Despite the much-talked-about kiss, the characters are still only young teenagers and the relationship is commensurate with their age. That is, Jessie and Katie’s relationship isn’t depicted as any more sexual than most heterosexual relationships among young teens on TV – it’s still a lot of notes passed back and forth, emotional outbursts, and gazing into each other’s eyes.
In short: it’s sweet and idealistic.
Jessie’s confusion, Katie’s growing anxiety over Jessie’s avoidance, and the final confrontation between the two girls is skillfully handled and, if the Internet message boards after the show are any indication, true to life for many lesbians and bisexual women who had crushes on other girls in high school.
Although the show suffered from last-place ratings for months (in part due to the fact that ABC has changed its time slot seven times in the last three years), the “Gay/Straight Alliance” episode garnered record-breaking ratings for the show and the press was almost all positive, with very little backlash–only one station refused to run the episode. A big improvement over the controversy that ensued when Ellen Degeneres’ character came out on Ellen in 1997.

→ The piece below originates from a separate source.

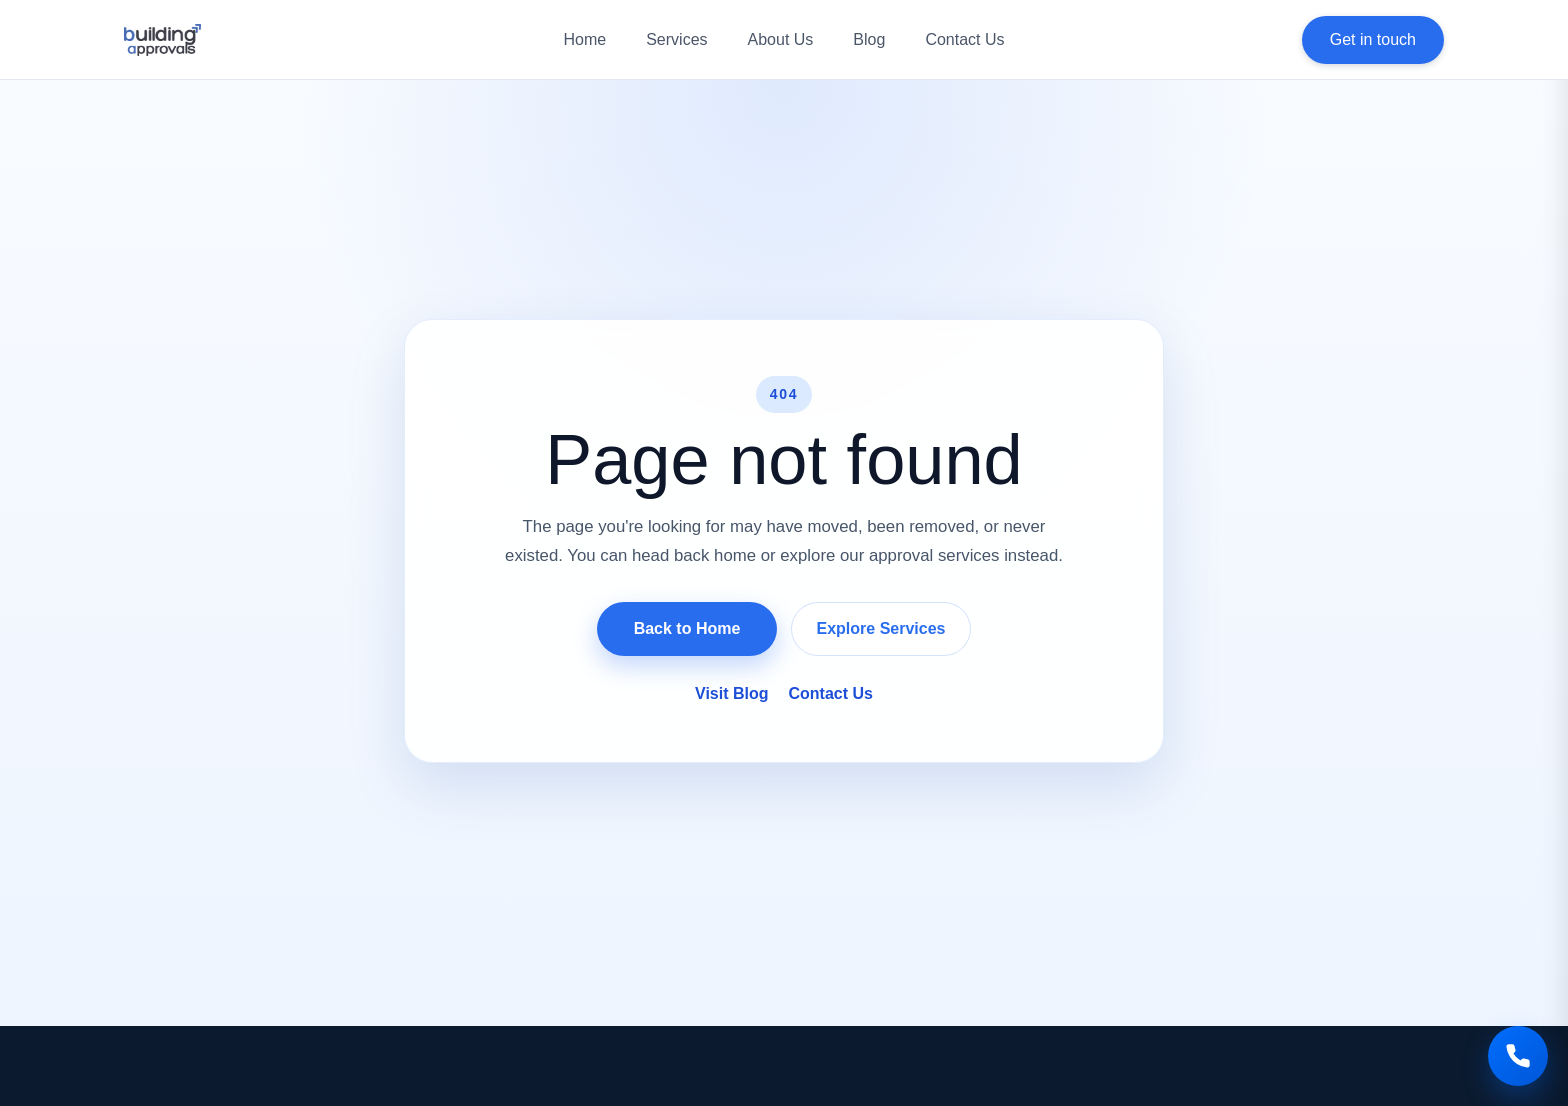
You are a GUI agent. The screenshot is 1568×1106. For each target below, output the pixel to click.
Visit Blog (732, 693)
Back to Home (687, 628)
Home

Unfortunately, the series went back to its usual lackluster ratings for the next few episodes, putting the final nail in the coffin for the show, which has been canceled by ABC. The relationship between the two girls took a backseat to other storylines in the next few episodes, and since they unexpectedly turned out to be the last of the series, the Jessie/Katie storyline could not be pursued further as originally planned.
Which means besides losing one of the higher-quality dramas on television period, we’ll also be losing a unique and powerful portrayal of lesbian/bisexual relationships on television.